Three Easy Ways to Track Your Micro Habits

Hipster man having a tasty breakfast at home on a vintage table in front of a window, he is writing on a notebook, point of view shot

If you don’t know where you’ve been, then how do you know you’re still on the right path to where you want to go?

Tracking micro-habits make sense. By creating a record of your accomplishments you’ll not only stay more motivated, but you’ll have a solid idea of your progress – and can keep on track for your goals. This process works particularly well with micro-habits, mostly because they’re so small that your progress is almost unconscious from the start, so it’s doubly important to keep track.

How do you go about tracking micro-habits?

1. Write it down. By using a journal or some daily planner, you can see at a glance just what you’ve gotten accomplished. Working with paper has an added benefit that you might not realize: we learn better through muscle memory. So by using a pencil and writing down your goals and accomplishments, the very act of doing so helps the habit to stick just a little bit better than it would otherwise.

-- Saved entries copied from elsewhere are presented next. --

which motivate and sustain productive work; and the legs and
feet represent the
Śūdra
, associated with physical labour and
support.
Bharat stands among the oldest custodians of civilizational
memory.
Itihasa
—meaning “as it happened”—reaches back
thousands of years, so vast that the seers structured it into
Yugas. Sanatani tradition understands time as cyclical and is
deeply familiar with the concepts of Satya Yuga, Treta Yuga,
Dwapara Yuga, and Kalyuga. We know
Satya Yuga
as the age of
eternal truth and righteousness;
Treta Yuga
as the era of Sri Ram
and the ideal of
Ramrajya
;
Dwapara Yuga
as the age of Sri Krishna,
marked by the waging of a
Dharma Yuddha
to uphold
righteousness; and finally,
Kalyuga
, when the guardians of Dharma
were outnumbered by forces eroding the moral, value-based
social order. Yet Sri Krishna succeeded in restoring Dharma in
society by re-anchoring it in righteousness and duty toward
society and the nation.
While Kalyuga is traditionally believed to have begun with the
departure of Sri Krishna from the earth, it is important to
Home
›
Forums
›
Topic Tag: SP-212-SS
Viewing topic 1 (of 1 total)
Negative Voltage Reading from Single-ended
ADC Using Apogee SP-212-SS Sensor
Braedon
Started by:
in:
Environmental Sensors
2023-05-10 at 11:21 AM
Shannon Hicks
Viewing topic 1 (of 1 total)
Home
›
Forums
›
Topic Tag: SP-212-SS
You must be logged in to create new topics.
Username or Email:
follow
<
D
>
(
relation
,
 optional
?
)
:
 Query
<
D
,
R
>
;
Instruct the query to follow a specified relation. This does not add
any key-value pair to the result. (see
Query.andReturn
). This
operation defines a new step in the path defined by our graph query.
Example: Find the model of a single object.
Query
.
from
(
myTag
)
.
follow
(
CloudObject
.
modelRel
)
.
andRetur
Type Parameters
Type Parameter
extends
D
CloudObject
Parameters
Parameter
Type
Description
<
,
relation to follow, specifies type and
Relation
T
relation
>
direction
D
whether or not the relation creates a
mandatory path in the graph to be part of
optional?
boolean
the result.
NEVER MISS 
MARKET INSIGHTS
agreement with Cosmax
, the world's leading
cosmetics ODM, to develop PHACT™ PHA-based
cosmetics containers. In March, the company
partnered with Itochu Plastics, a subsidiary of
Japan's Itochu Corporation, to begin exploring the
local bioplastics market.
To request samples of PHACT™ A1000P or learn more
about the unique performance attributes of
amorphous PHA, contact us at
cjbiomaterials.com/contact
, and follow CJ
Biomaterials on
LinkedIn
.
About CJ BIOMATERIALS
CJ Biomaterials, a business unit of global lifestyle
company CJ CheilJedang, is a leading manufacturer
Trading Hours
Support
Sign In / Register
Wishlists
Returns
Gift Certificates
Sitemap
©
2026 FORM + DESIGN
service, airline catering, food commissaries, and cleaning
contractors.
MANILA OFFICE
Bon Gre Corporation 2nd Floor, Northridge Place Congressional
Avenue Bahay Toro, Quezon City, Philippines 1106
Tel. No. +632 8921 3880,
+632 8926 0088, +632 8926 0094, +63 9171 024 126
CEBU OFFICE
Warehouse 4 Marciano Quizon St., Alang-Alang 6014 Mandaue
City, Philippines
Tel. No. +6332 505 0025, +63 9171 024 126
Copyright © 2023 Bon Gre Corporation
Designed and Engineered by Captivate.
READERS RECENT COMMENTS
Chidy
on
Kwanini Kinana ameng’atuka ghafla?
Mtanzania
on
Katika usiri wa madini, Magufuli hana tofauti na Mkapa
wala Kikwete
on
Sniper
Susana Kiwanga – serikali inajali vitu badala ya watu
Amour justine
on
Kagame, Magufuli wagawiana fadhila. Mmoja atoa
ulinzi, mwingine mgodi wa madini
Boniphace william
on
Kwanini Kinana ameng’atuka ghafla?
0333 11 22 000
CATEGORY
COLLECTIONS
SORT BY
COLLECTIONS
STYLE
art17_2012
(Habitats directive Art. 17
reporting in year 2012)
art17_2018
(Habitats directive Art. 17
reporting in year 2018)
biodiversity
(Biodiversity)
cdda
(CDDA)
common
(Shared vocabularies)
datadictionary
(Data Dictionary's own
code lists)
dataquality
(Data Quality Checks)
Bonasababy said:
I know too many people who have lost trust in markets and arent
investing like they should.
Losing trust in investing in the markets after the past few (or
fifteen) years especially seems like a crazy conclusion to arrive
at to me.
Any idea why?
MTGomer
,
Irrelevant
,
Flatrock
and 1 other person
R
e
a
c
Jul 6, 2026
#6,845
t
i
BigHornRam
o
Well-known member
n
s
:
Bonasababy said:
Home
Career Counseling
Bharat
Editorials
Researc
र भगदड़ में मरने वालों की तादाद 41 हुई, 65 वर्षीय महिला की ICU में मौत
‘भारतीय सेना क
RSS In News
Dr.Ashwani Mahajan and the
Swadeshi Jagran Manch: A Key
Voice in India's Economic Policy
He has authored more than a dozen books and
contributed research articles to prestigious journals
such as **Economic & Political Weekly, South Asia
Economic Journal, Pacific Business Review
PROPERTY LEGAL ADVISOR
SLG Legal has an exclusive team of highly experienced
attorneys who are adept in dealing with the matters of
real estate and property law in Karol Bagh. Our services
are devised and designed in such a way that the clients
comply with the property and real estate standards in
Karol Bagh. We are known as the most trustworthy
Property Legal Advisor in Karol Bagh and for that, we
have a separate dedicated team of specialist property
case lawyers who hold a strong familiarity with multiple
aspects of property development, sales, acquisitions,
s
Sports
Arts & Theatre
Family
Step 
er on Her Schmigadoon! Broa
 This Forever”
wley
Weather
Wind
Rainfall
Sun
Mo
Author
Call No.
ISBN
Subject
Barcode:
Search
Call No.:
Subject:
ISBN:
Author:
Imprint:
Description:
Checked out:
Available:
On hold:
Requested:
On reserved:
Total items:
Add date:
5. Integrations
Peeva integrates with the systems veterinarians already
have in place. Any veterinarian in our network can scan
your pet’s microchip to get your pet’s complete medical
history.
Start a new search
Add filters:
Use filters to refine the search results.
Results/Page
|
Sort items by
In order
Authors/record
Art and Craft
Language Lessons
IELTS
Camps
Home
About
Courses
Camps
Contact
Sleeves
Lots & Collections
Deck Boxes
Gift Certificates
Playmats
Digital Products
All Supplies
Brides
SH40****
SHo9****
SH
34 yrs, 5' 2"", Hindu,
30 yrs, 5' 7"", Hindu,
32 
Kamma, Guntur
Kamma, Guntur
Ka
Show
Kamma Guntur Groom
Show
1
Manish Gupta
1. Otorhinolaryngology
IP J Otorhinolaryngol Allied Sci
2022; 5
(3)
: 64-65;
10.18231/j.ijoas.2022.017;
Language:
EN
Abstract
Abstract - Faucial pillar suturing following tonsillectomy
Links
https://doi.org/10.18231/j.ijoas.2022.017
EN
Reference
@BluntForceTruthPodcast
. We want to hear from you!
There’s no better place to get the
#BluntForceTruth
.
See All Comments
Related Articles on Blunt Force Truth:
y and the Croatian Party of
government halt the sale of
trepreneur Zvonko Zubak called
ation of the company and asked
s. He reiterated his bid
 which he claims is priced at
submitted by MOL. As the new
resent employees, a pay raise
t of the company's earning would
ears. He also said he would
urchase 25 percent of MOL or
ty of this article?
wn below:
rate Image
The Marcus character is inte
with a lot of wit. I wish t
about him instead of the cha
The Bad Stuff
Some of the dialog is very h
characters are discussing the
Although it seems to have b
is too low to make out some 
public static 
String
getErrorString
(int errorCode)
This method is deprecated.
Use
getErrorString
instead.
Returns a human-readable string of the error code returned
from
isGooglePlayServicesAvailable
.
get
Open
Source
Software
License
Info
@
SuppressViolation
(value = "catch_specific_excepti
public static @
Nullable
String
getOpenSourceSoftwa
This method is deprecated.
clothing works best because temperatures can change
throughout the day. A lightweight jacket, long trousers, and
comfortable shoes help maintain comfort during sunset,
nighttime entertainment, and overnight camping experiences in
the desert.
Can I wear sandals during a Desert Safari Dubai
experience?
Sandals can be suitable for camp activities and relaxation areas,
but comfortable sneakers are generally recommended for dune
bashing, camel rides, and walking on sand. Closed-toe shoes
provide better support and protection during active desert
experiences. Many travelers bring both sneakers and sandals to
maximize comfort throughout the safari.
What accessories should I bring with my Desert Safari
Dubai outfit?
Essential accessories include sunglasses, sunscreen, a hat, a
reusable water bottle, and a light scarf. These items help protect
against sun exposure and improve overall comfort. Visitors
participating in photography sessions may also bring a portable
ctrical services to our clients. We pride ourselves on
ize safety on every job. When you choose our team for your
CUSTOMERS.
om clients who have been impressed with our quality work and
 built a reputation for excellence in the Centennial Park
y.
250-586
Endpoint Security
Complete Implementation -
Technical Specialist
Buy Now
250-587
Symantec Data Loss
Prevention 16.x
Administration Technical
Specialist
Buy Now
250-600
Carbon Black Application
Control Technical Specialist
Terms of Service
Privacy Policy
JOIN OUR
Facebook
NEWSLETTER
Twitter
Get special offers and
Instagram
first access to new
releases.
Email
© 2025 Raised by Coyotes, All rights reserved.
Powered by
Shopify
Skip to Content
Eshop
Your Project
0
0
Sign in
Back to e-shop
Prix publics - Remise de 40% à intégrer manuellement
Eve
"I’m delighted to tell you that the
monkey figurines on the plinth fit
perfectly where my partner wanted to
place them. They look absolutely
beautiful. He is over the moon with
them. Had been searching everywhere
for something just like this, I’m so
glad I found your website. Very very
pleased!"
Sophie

2. Try a spreadsheet. Maybe a scatter of paper notes across the top of your desk isn’t your thing. Some people love lists, but others get caught up in the paper clutter. A spreadsheet on your computer fixes this problem by keeping track in a systematic way that’s easy to understand at a glance. It can even calculate things for you, like the average time spent doing something, or how many times you complete a habit each week.

3. There’s an app for that. A quick look at the app store will show you all kinds of trackers for your phone. The apps will vary according to what kind of micro habit you want to track. That means it’s really easy to exactly find what you need, along with a few bells and whistles. Some apps will connect you with social media, or with other users in your area, adding in a nice accountability option. Also, by using your phone to track progress, there’s no excuse not to update when you perform the habit as, usually, people keep their phones pretty close to where they are at all times. The only drawback? Sometimes there are too many bells and whistles, meaning the app can become more of a distraction than it is useful, so guard your time carefully.

Keeping track of your micro habit progress is easy to do whether you prefer paper and pencil or electronics. Trying different methods will help you to determine just which method is best for you as you track your micro-habits for progress and big changes yet to come.